I happened to watch the latest installment of Pirates of the Caribbean: On Stranger Tides this weekend, courtesy of the little silver disk. (Now out on Blu-ray, Blu-ray 3D and DVD versions. I saw the flat variety; outside of the principals thrusting swords at the camera, I don't think I was deprived of much.)
The picture's got everything: intrigue in the British court, treks through jungle swamps, swordfights galore, a beautiful and saucy female to entice Captain Sparrow, one action sequence close on the heels of another ...

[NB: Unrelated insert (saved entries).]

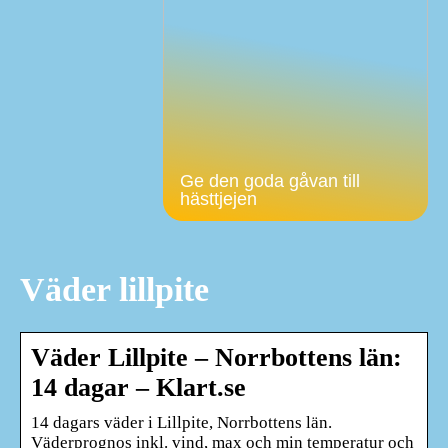
Ge den goda gåvan till
hästtjejen
Väder lillpite
Väder Lillpite – Norrbottens län:
14 dagar – Klart.se
14 dagars väder i Lillpite, Norrbottens län.
Väderprognos inkl. vind, max och min temperatur och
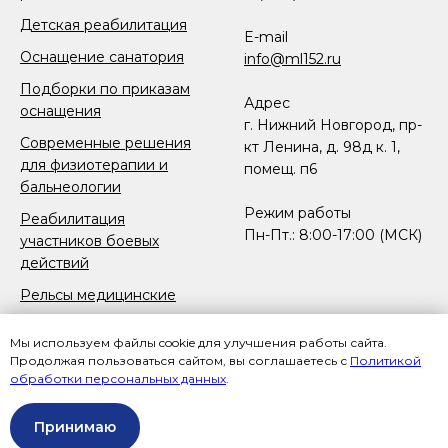
Детская реабилитация
E-mail
Оснащение санатория
info@ml152.ru
Подборки по приказам
Адрес
оснащения
г. Нижний Новгород, пр-
Современные решения
кт Ленина, д. 98д к. 1,
для физиотерапии и
помещ. п6
бальнеологии
Режим работы
Реабилитация
Пн-Пт.: 8:00-17:00 (МСК)
участников боевых
действий
Рельсы медицинские
Реабилитация после
Мы используем файлы cookie для улучшения работы сайта.
протезирования и
Продолжая пользоваться сайтом, вы соглашаетесь с
Политикой
ампутации конечностей
обработки персональных данных
.
Принимаю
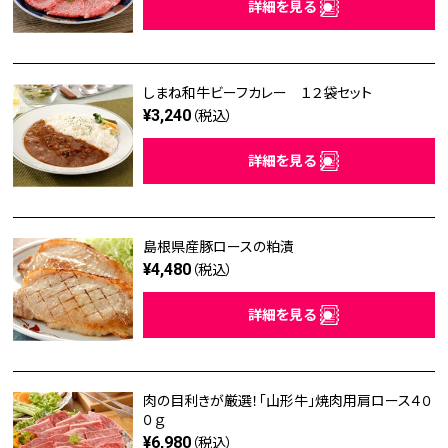
詳細を見る
しまね和牛ビーフカレー １２袋セット
¥3,240
（税込）
詳細を見る
島根県産豚ロースの粕漬
¥4,480
（税込）
詳細を見る
肉の目利きが厳選！「山形牛」焼肉用肩ロース４０
０ｇ
¥6,980
（税込）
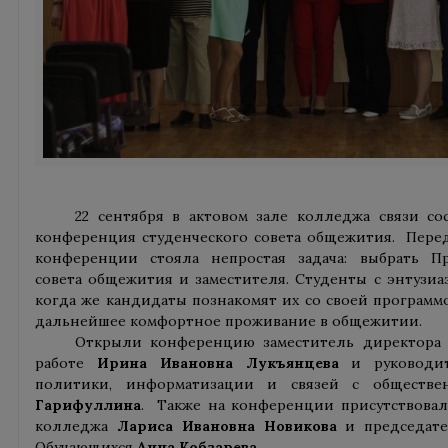
22 сентября в актовом зале колледжа связи со
конференция студенческого совета общежития. Перед
конференции стояла непростая задача: выбрать Пр
совета общежития и заместителя. Студенты с энтузи
когда же кандидаты познакомят их со своей программой
дальнейшее комфортное проживание в общежитии.
Открыли конференцию заместитель директора 
работе
Ирина Ивановна Лукъянцева
и руководит
политики, информатизации и связей с обществ
Гарифуллина
. Также на конференции присутствова
колледжа
Лариса Ивановна Новикова
и председате
Обучающихся
Анна Кобзарева.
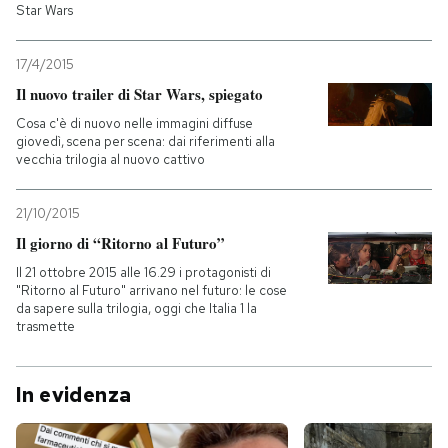
Star Wars
17/4/2015
Il nuovo trailer di Star Wars, spiegato
Cosa c'è di nuovo nelle immagini diffuse
giovedì, scena per scena: dai riferimenti alla
vecchia trilogia al nuovo cattivo
21/10/2015
Il giorno di “Ritorno al Futuro”
Il 21 ottobre 2015 alle 16.29 i protagonisti di
"Ritorno al Futuro" arrivano nel futuro: le cose
da sapere sulla trilogia, oggi che Italia 1 la
trasmette
In evidenza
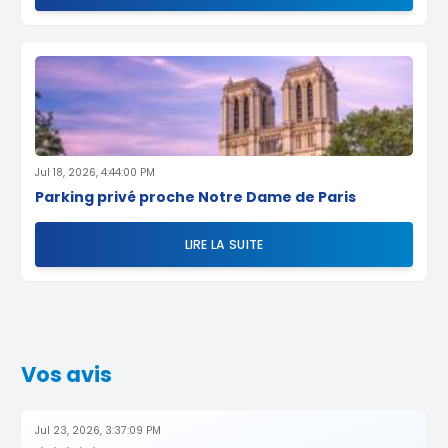
Jul 18, 2026, 4:44:00 PM
Parking privé proche Notre Dame de Paris
LIRE LA SUITE
Vos avis
Jul 23, 2026, 3:37:09 PM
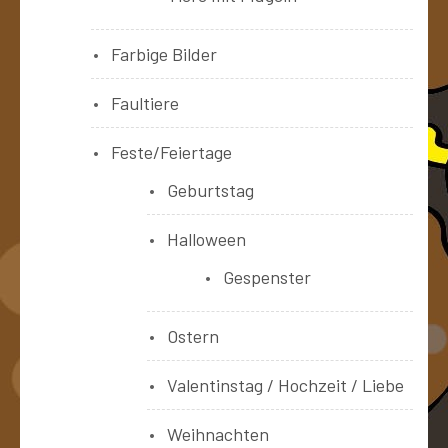
Farbige Bilder
Faultiere
Feste/Feiertage
Geburtstag
Halloween
Gespenster
Ostern
Valentinstag / Hochzeit / Liebe
Weihnachten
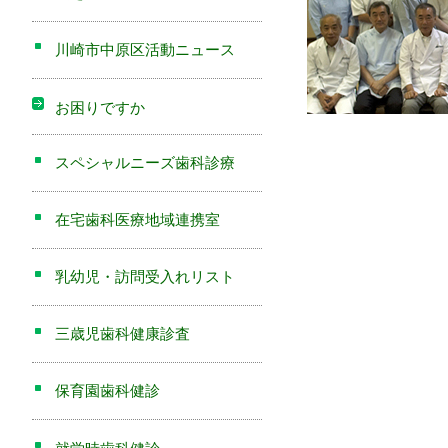
川崎市中原区活動ニュース
お困りですか
スペシャルニーズ歯科診療
在宅歯科医療地域連携室
乳幼児・訪問受入れリスト
三歳児歯科健康診査
保育園歯科健診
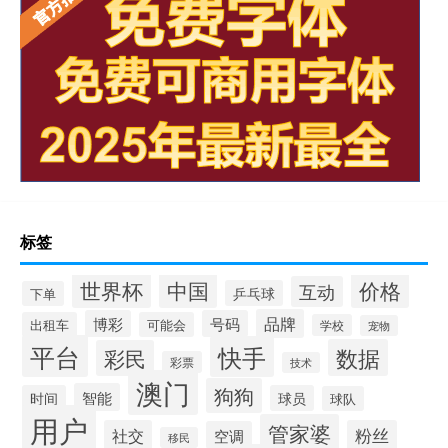
标签
世界杯
中国
价格
互动
乒乓球
下单
品牌
博彩
号码
出租车
可能会
学校
宠物
平台
快手
数据
彩民
彩票
技术
澳门
狗狗
智能
时间
球员
球队
用户
管家婆
社交
粉丝
空调
移民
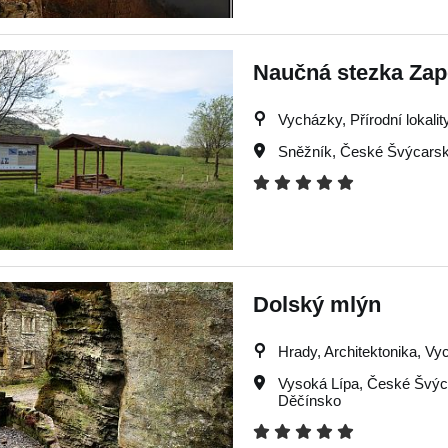
Naučná stezka Zap
Vycházky, Přírodní lokality
Sněžník
,
České Švýcars
Dolský mlýn
Hrady, Architektonika, Vyc
Vysoká Lípa
,
České Švýc
Děčínsko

It's a veritable treasure chest of visual splendors, which is the series' stock-in-trade. The whole 137 minutes is entertaining in its way, but not unlike watching a colorful, fast-moving parade: interesting (if frenetic) characters, plenty of flash, but minimal emotional involvement. One sequence passes before our eyes, then another. None of them seem to be heavily connected to the set-piece of ten minutes before. We're there to be dazzled, not emotionally invested. And story coherence is way down the list of PC's priorities.
Contrast all the pyrotechnics of Pirates 4 with any good animated film and you immediately see the difference: Dumbo's mother isn't a plot device, but an emotional fulcrum for the entire movie. Woody changes his attitude toward Buzz Lightyear; we're never sure what Sparrow's attitude toward Angelica even is. The Dwarf's actually fall in love with Snow White (and we know it)*, Captain Jack has nothing but insouciant one-liners for everyone he encounters. When the only love story that resonates, however faintly, is between two minor characters, you know there are some structural problems.
Tides exists to extend a lucrative franchise. Not deepen our understanding of Jack Sparrow and his shipmates.
* Even the 71-year-old, black-and-white pirate saga "The Sea Hawk" has more coherence and emotion than "On Stranger Tides," even as it shares the sword play and sailing ships, the British court double-crossings and hair-breadth escapes.